Re: Freezing without write I/O - Mailing list pgsql-hackers

On 01.06.2013 23:21, Robert Haas wrote:
> On Sat, Jun 1, 2013 at 2:48 PM, Heikki Linnakangas
> <hlinnakangas@vmware.com>  wrote:
>>> We define a new page-level bit, something like PD_RECENTLY_FROZEN.
>>> When this bit is set, it means there are no unfrozen tuples on the
>>> page with XIDs that predate the current half-epoch.  Whenever we know
>>> this to be true, we set the bit.  If the page LSN crosses more than
>>> one half-epoch boundary at a time, we freeze the page and set the bit.
>>>    If the page LSN crosses exactly one half-epoch boundary, then (1) if
>>> the bit is set, we clear it and (2) if the bit is not set, we freeze
>>> the page and set the bit.
>>
>> Yep, I think that would work. Want to write the patch, or should I? ;-)
>
> Have at it.

Here's a first draft. A lot of stuff missing and broken, but "make
check" passes :-).

In the patch, instead of working with "half-epochs", there are "XID-LSN
ranges", which can be of arbitrary size. An XID-LSN range consists of
three values:

minlsn: The point in WAL where this range begins.
minxid - maxxid: The range of XIDs allowed in this range.

Every point in WAL belongs to exactly one range. The minxid-maxxid of
the ranges can overlap. For example:

1. XIDs 25000942 - 27000003 LSN 0/3BB9938
2. XIDs 23000742 - 26000003 LSN 0/2AB9288
3. XIDs 22000721 - 25000003 LSN 0/1AB8BE0
4. XIDs 22000002 - 24000003 LSN 0/10B1550

The invariant with the ranges is that a page with a certain LSN is only
allowed to contain XIDs that belong to the range specified by that LSN.
For example, if a page has LSN 0/3500000, it belongs to the 2nd range,
and can only contain XIDs between 23000742 - 26000003. If a backend
updates the page, so that it's LSN is updated to, say, 0/3D12345, all
XIDs on the page older than 25000942 must be frozen first, to avoid
violating the rule.

The system keeps track of a small number of these XID-LSN ranges. Where
we currently truncate clog, we can also truncate the ranges with maxxid
< the clog truncation point. Vacuum removes any dead tuples and updates
relfrozenxid as usual, to make sure that there are no dead tuples or
aborted XIDs older than the minxid of the oldest tracked XID-LSN range.
It no longer needs to freeze old committed XIDs, however - that's the
gain from this patch (except to uphold the invariant, if it has to
remove some dead tuples on the page and update its LSN).
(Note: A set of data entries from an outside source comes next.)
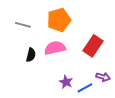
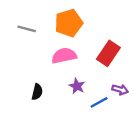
black semicircle: (31, 55) -> (37, 92), moved
purple star: (66, 82) -> (77, 86), moved

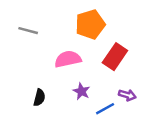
orange pentagon: (69, 23) -> (90, 24), moved

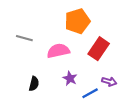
gray line: (28, 31) -> (24, 38), moved

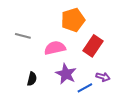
purple star: (70, 78) -> (66, 74), size x1.5

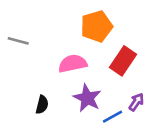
gray line: (23, 36) -> (18, 41), moved
purple arrow: (103, 77) -> (136, 102), turned -72

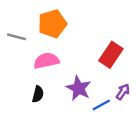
orange pentagon: (97, 26) -> (52, 24), moved
pink semicircle: (73, 64) -> (46, 61), moved

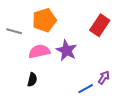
red rectangle: (111, 55) -> (100, 25), moved
purple star: (79, 88) -> (67, 50), moved

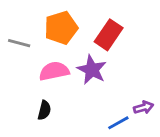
red rectangle: (100, 25) -> (109, 35), moved
purple arrow: (104, 78) -> (144, 107), turned 40

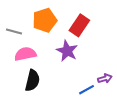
pink semicircle: (54, 71) -> (25, 54), moved
black semicircle: (44, 110) -> (32, 80), size x1.5

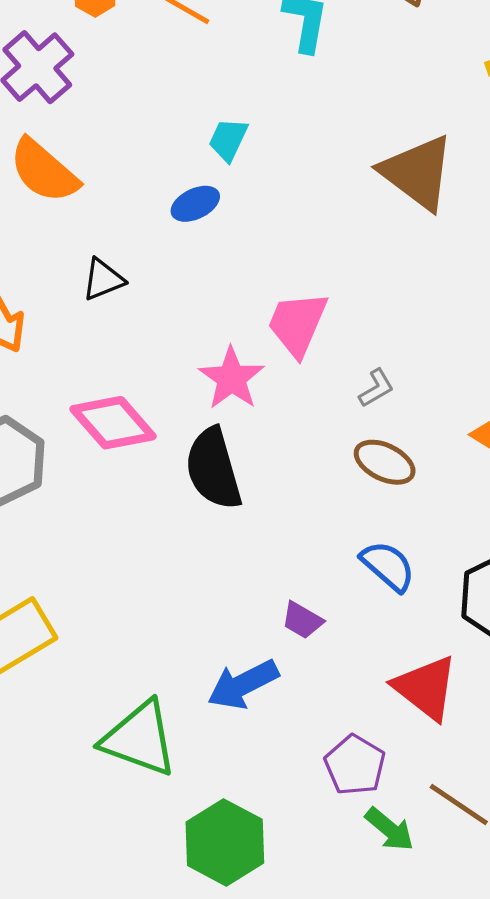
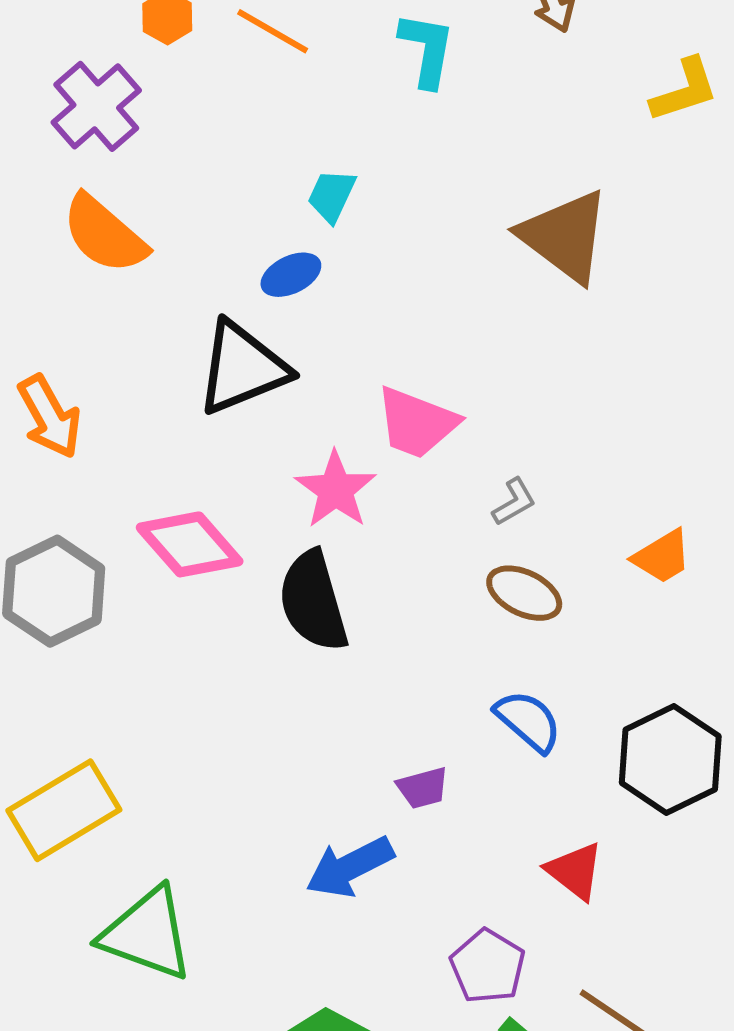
black triangle: (103, 279) -> (242, 368), moved, size x1.8
pink trapezoid: (297, 324) -> (417, 423), turned -92
purple trapezoid: (302, 620) -> (423, 788), turned -45
red triangle: (426, 688) -> (575, 871), size x0.7
green triangle: (139, 739) -> (147, 934), moved

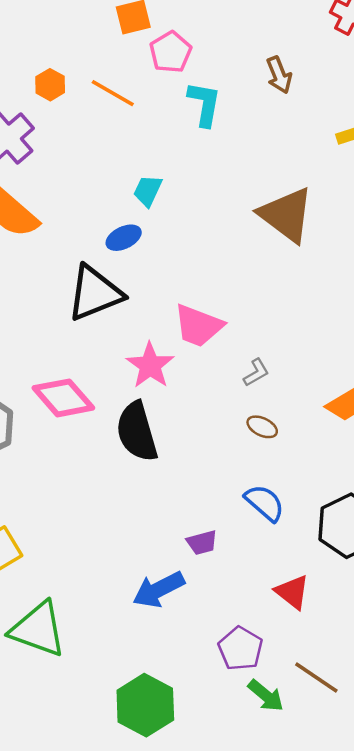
brown ellipse: (524, 593) -> (262, 427), size x0.7

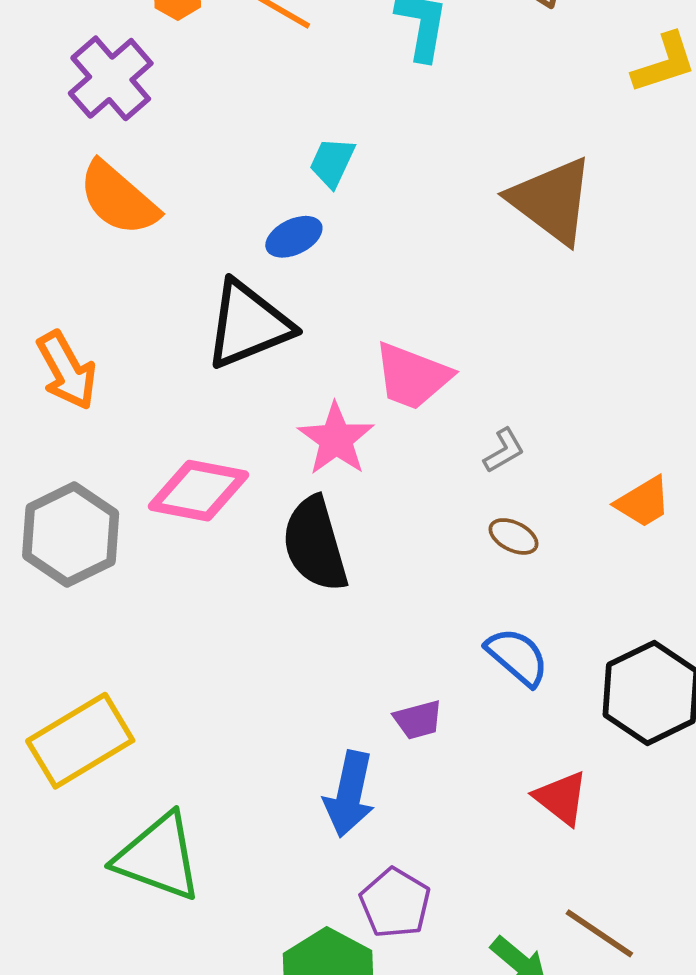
pink diamond: (63, 398) -> (199, 491), turned -38
blue arrow: (159, 590) -> (349, 794), turned -51
purple pentagon: (240, 649) -> (395, 903), moved

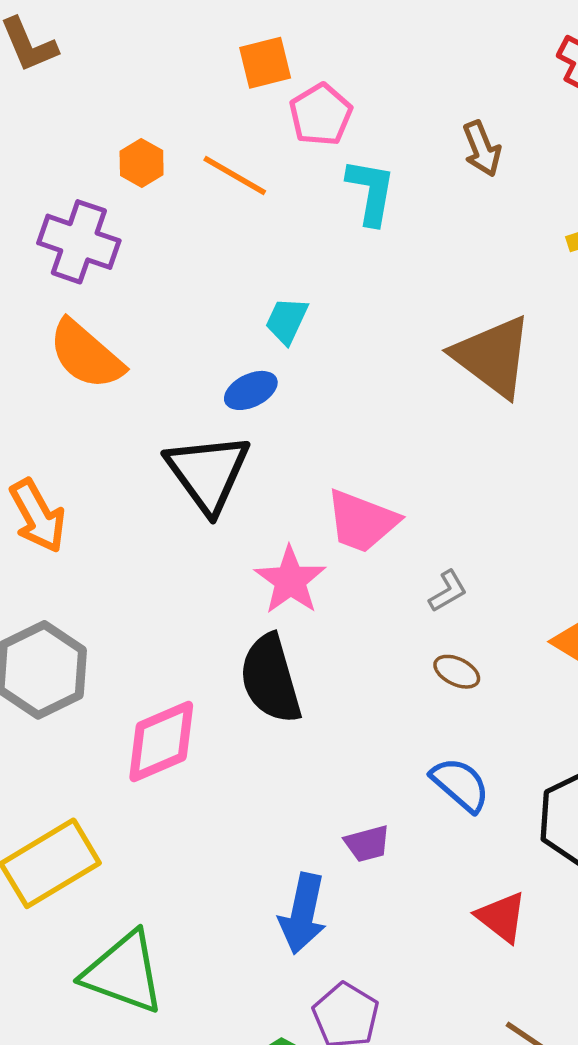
purple cross: (111, 78) -> (79, 242), turned -30
black triangle: (248, 325) -> (208, 473), turned -44
pink diamond: (199, 491) -> (161, 742), moved, turned -34

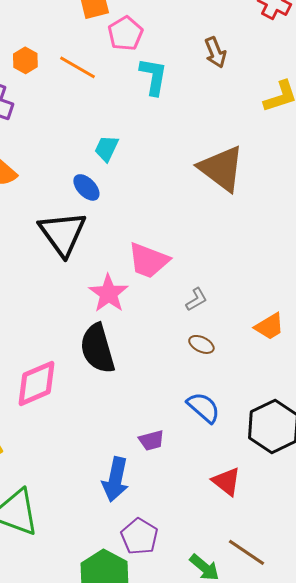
blue ellipse: (251, 390) -> (86, 187), turned 72

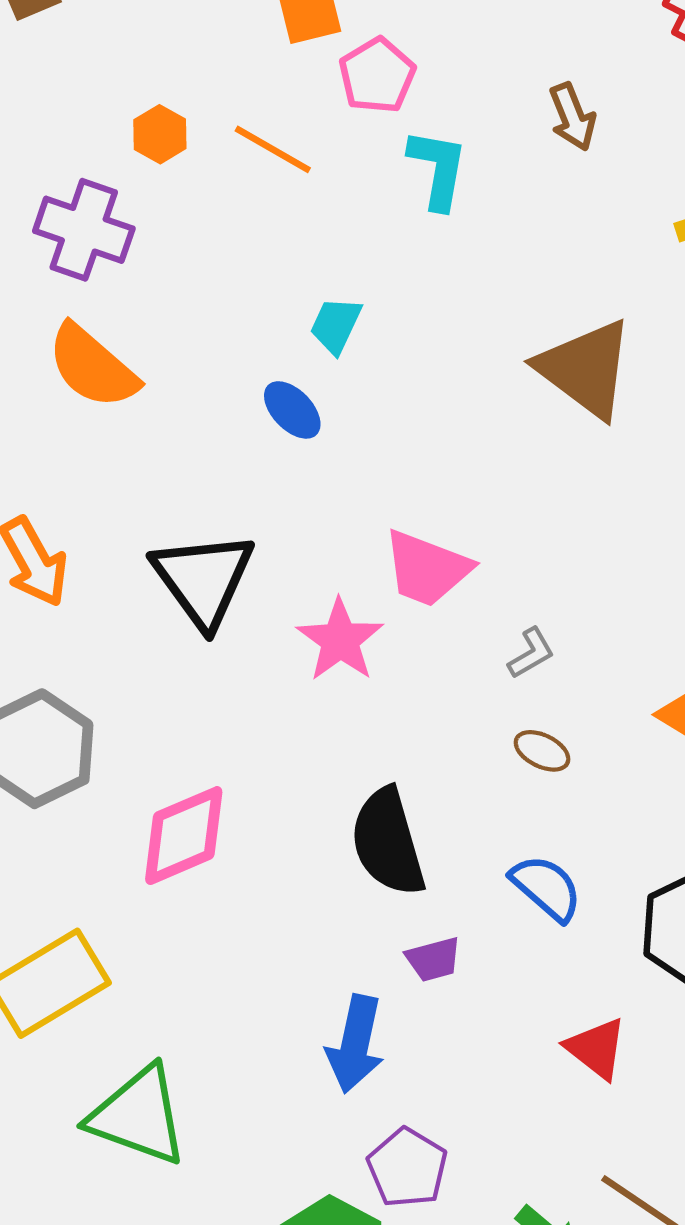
black triangle: (62, 233) -> (203, 579), moved
black semicircle: (97, 348) -> (388, 842), moved

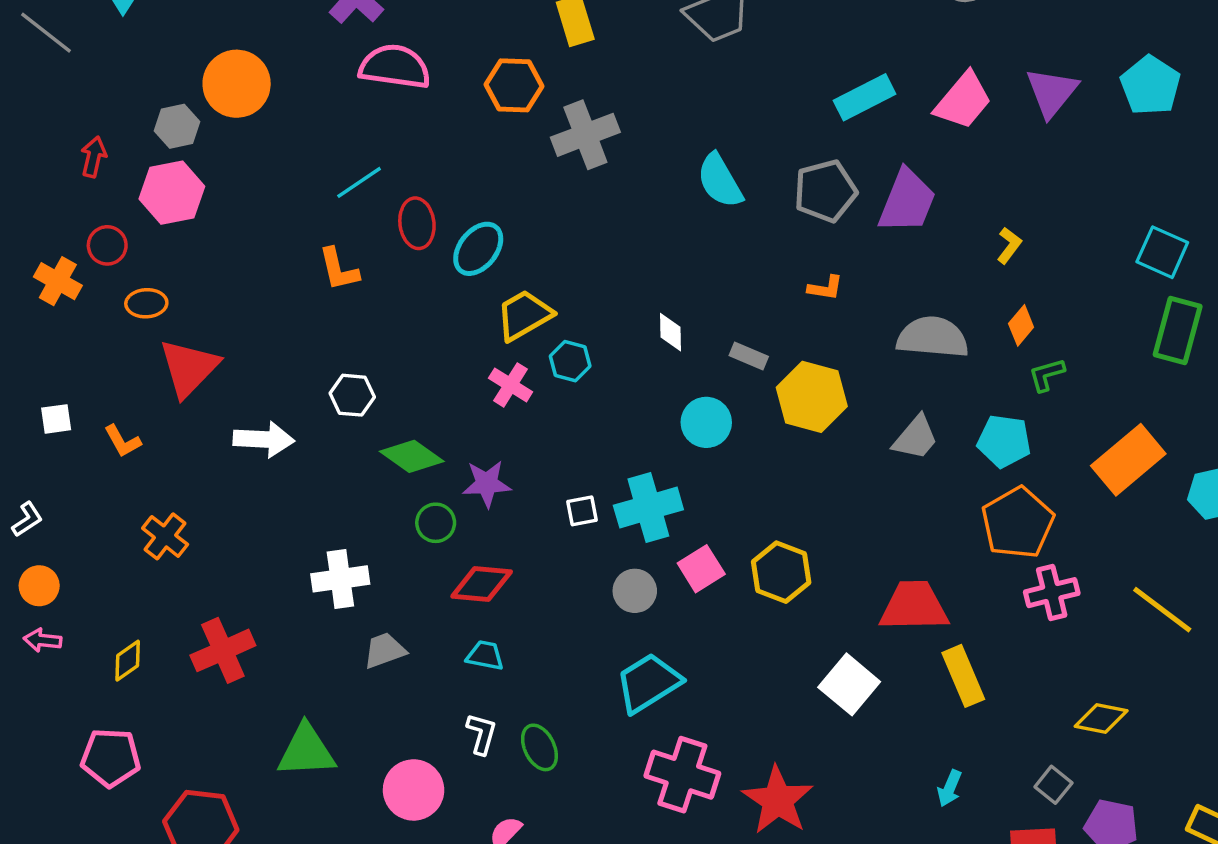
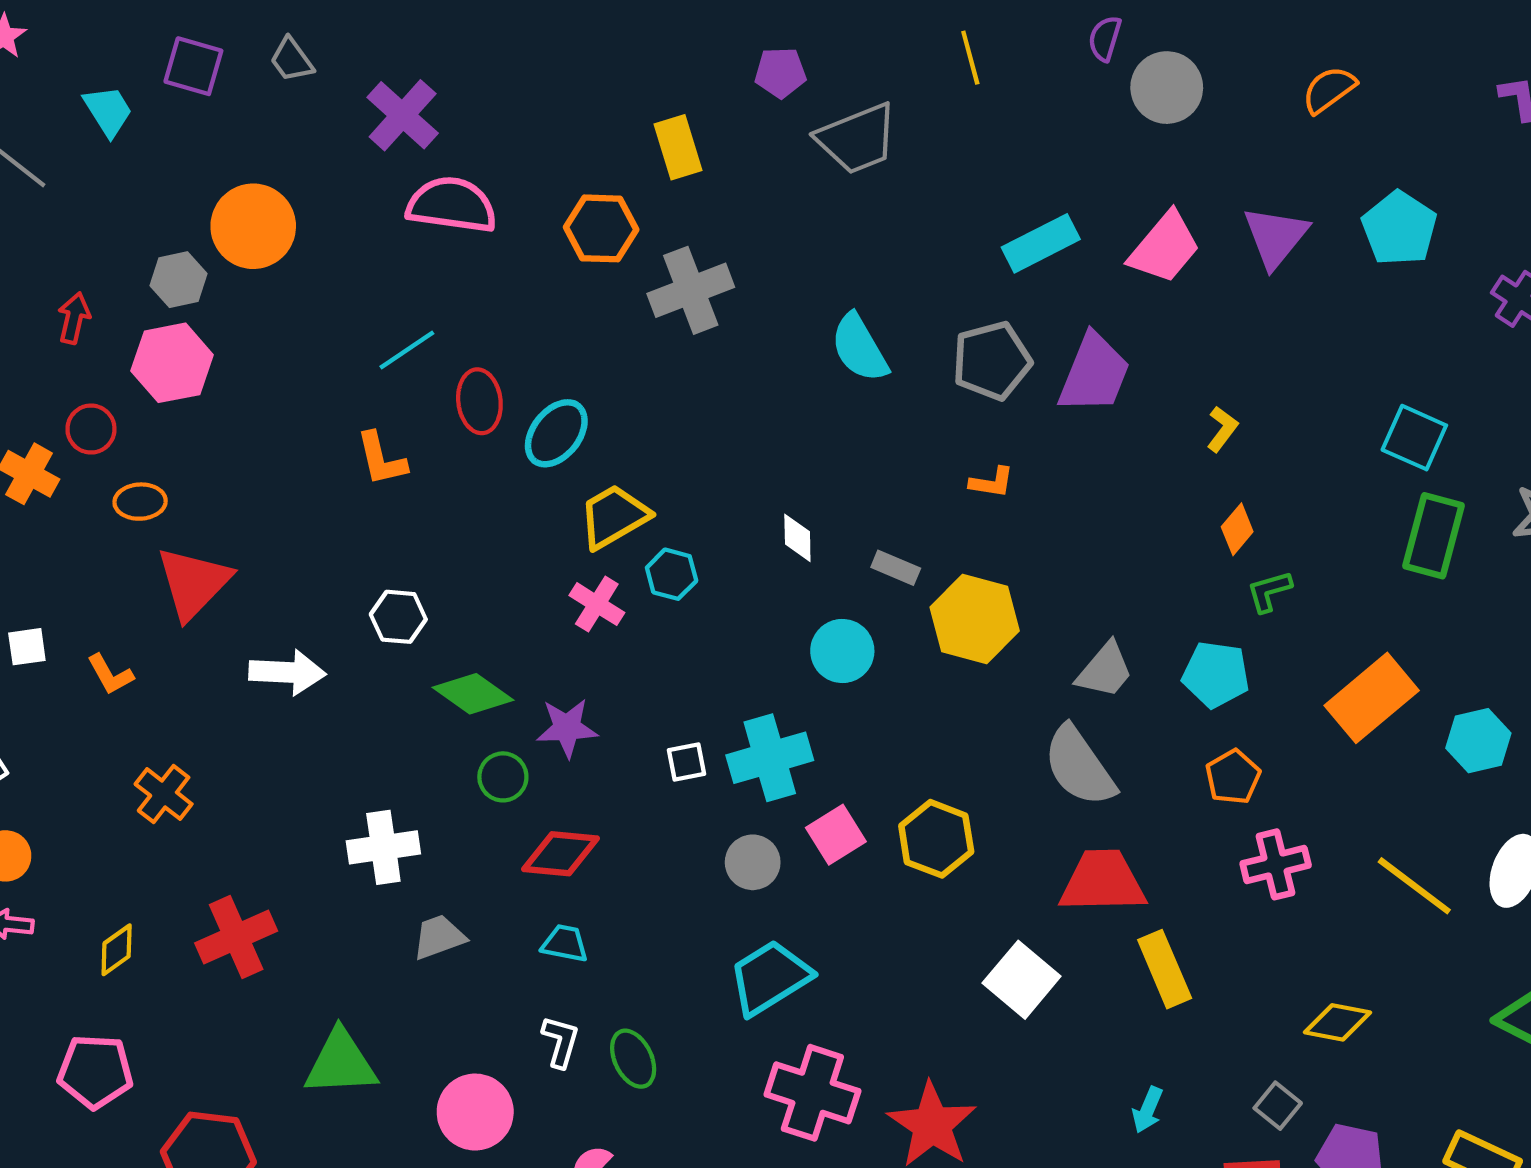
gray semicircle: (933, 337) -> (1079, 766), moved, turned -130
orange pentagon: (1018, 523) -> (1233, 777), size x0.6

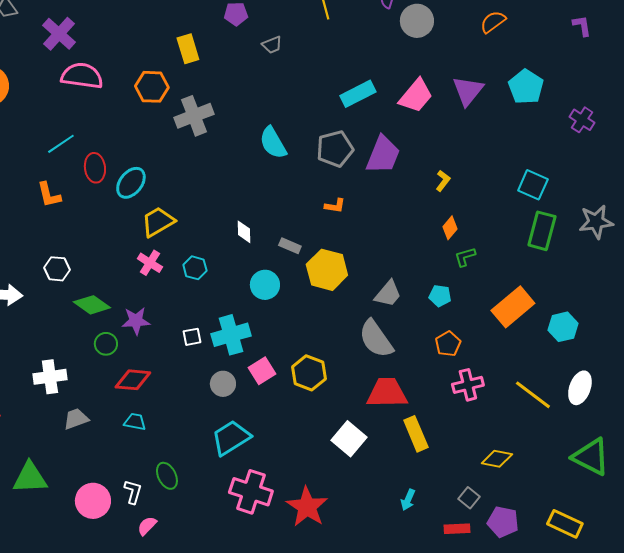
gray trapezoid: (857, 139) -> (272, 45), size x0.5
cyan hexagon: (672, 574) -> (195, 268), moved
cyan pentagon: (1216, 674) -> (440, 296), size x0.7
white L-shape: (561, 1042) -> (133, 492), moved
A new range is created whenever we reach the maxxid on the current one.
The new range's minxid is set to the current global oldest xmin value,
and maxxid is just the old maxxid plus a fixed number (1 million in the
patch, but we probably want a higher value in reality). This ensures
that if you modify a page and update its LSN, all the existing XIDs on
the page that cannot be frozen yet are greater than the minxid of the
latest range. In other words, you can always freeze old XIDs on a page,
so that any remaining non-frozen XIDs are within the minxid-maxxid of
the latest range.

The HeapTupleSatisfies functions are modified to look at the page's LSN
first. If it's old enough, it doesn't look at the XIDs on the page level
at all, and just considers everything on the page is visible to everyone
(I'm calling this state a "mature page").

> I think the tricky part is going to be figuring out the
> synchronization around half-epoch boundaries.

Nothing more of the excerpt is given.